# [What is needed]
Please transcribe exactly the lines from the first line of the records below through the line containing "Официальный сайт Минобрнауки РФ", including both, and omit all pictures.

# [Task data]
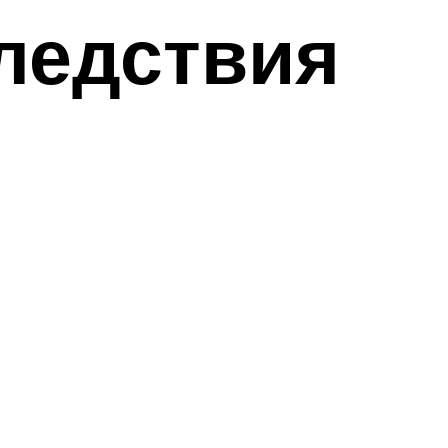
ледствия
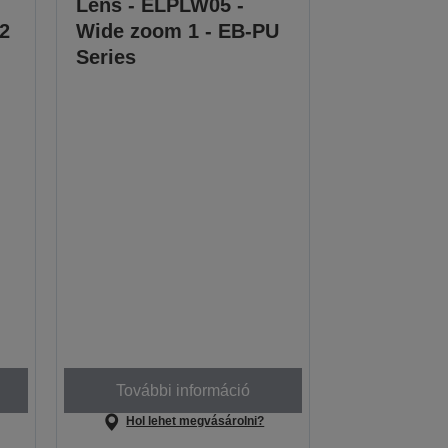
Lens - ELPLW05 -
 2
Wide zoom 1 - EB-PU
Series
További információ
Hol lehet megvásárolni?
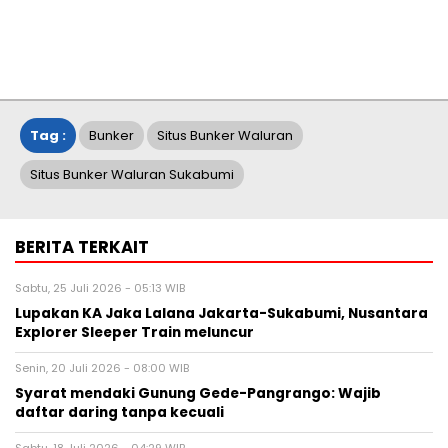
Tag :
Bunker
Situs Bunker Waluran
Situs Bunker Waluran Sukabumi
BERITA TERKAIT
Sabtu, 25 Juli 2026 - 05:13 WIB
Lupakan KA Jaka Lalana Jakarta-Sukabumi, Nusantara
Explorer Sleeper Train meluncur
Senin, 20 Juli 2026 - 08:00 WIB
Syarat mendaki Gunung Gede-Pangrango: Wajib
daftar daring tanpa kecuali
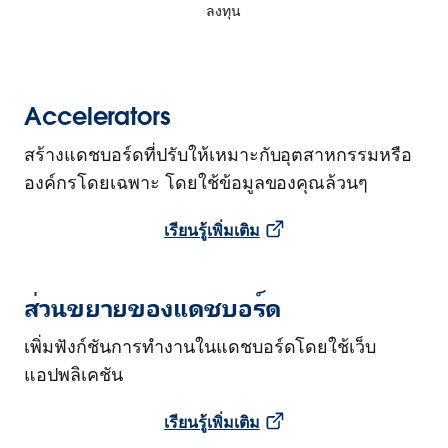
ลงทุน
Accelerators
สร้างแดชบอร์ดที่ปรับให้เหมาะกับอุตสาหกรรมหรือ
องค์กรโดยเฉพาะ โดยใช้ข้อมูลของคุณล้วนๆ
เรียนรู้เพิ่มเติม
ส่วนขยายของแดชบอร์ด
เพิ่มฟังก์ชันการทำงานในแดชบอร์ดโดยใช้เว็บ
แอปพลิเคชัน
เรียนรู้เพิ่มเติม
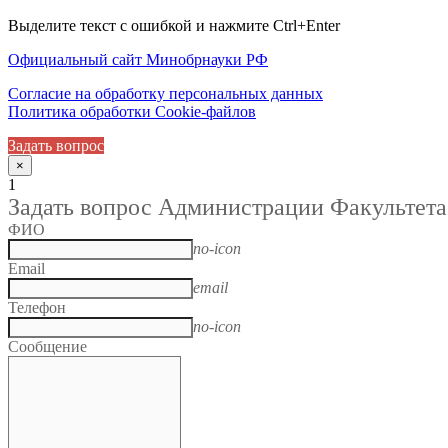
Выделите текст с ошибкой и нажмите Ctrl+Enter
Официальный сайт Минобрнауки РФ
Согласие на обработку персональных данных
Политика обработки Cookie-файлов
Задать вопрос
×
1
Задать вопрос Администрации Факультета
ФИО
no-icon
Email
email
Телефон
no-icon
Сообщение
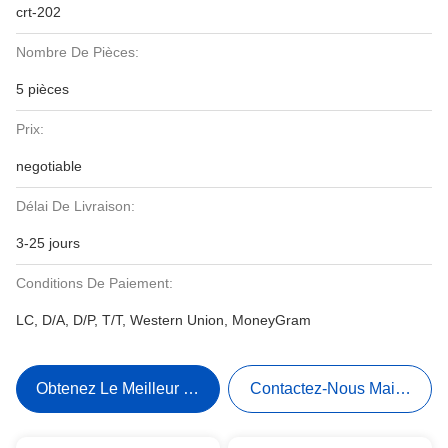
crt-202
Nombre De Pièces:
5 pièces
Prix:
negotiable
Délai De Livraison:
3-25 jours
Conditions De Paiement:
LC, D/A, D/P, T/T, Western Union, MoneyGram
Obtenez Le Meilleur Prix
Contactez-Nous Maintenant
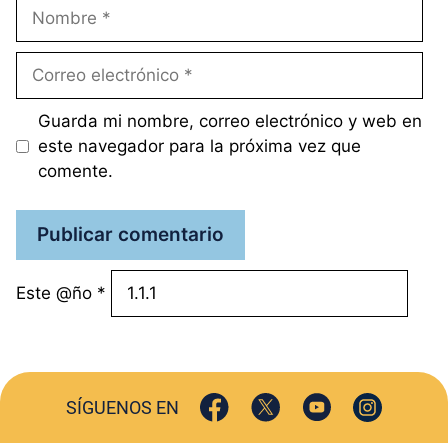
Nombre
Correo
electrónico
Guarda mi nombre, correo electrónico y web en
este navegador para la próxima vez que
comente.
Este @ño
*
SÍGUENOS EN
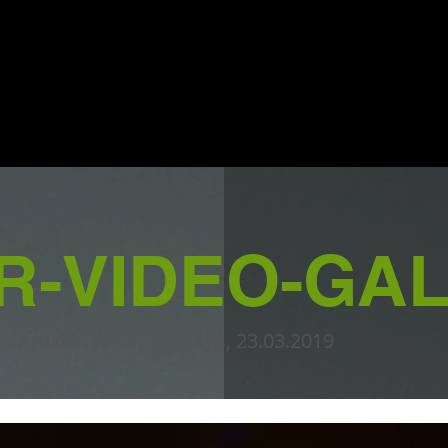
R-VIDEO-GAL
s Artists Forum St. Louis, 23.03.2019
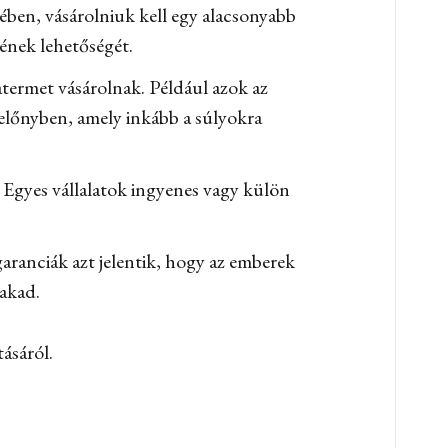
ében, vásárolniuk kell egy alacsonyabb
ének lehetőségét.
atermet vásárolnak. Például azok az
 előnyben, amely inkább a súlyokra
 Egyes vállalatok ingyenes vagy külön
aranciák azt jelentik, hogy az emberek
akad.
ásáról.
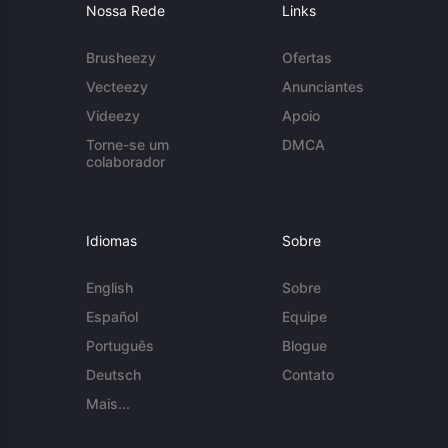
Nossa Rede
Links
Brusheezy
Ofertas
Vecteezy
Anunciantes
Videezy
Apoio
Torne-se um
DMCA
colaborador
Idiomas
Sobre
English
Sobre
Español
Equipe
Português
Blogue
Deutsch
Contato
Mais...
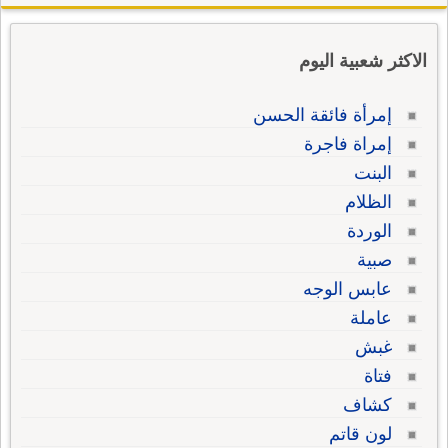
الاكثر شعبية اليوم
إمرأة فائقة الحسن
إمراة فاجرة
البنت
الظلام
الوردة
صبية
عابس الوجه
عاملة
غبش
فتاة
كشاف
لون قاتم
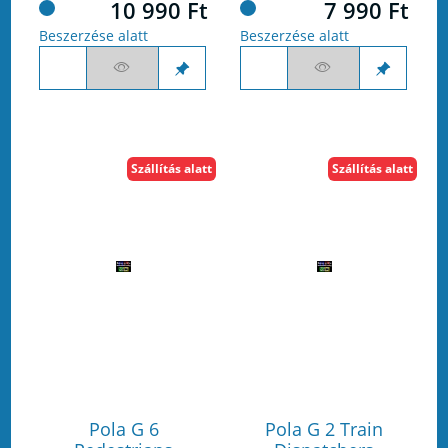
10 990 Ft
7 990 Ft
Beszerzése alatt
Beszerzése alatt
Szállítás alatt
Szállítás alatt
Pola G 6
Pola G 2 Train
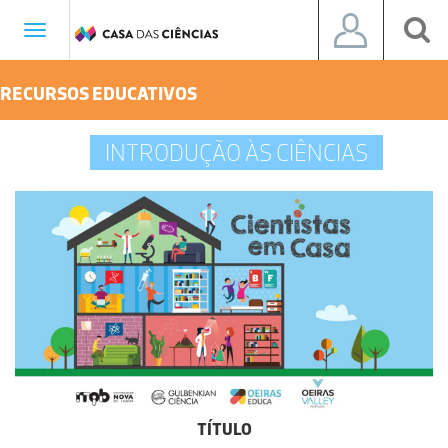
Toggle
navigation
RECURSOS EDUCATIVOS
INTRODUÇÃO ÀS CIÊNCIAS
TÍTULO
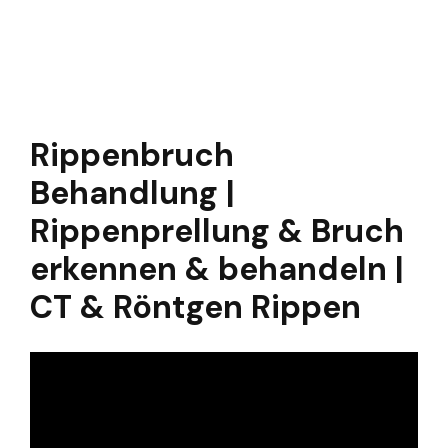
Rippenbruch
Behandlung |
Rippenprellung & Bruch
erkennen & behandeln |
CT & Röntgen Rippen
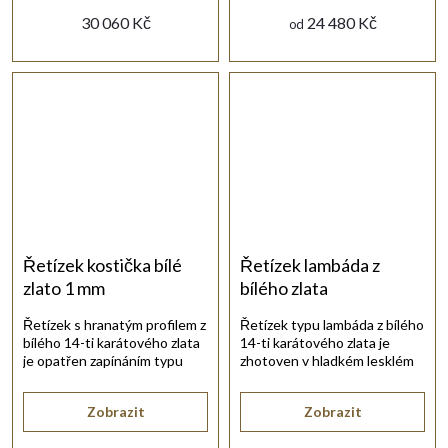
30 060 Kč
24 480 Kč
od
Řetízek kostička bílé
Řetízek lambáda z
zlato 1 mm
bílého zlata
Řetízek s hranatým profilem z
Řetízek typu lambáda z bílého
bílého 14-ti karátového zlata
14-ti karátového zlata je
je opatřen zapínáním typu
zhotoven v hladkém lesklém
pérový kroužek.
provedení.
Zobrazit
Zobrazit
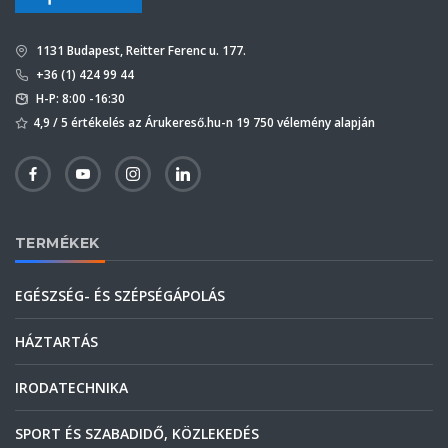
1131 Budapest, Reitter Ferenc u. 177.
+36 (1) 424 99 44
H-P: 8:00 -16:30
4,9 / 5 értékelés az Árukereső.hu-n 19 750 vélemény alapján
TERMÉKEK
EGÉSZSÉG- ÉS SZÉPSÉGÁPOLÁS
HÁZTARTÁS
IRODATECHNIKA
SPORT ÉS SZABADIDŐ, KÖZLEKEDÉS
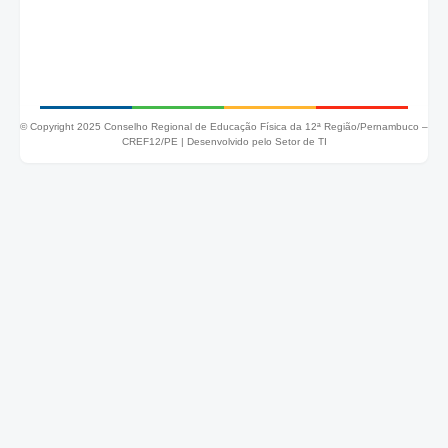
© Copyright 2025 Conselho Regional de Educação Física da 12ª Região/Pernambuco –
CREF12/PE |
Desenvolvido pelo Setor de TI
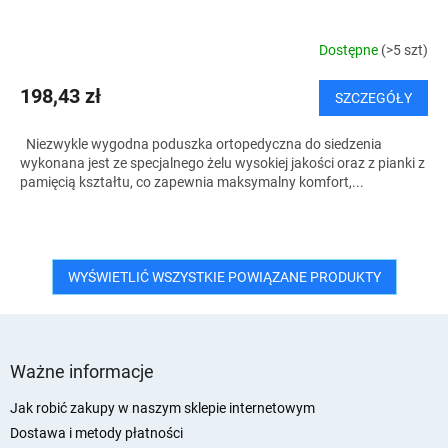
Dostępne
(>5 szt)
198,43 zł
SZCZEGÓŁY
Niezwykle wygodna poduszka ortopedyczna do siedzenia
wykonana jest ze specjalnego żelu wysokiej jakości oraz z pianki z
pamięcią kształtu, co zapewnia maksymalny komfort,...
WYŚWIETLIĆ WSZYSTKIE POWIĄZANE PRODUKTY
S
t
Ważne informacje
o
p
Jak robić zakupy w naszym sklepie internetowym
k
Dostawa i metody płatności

# [Result for this exercise]
ледствия
Lens - ELPLW05 -
 2
Wide zoom 1 - EB-PU
Series
További információ
Hol lehet megvásárolni?
Tag :
Bunker
Situs Bunker Waluran
Situs Bunker Waluran Sukabumi
BERITA TERKAIT
Sabtu, 25 Juli 2026 - 05:13 WIB
Lupakan KA Jaka Lalana Jakarta-Sukabumi, Nusantara
Explorer Sleeper Train meluncur
Senin, 20 Juli 2026 - 08:00 WIB
Syarat mendaki Gunung Gede-Pangrango: Wajib
daftar daring tanpa kecuali
ลงทุน
Accelerators
สร้างแดชบอร์ดที่ปรับให้เหมาะกับอุตสาหกรรมหรือ
องค์กรโดยเฉพาะ โดยใช้ข้อมูลของคุณล้วนๆ
เรียนรู้เพิ่มเติม
ส่วนขยายของแดชบอร์ด
เพิ่มฟังก์ชันการทำงานในแดชบอร์ดโดยใช้เว็บ
แอปพลิเคชัน
เรียนรู้เพิ่มเติม
Выделите текст с ошибкой и нажмите Ctrl+Enter
Официальный сайт Минобрнауки РФ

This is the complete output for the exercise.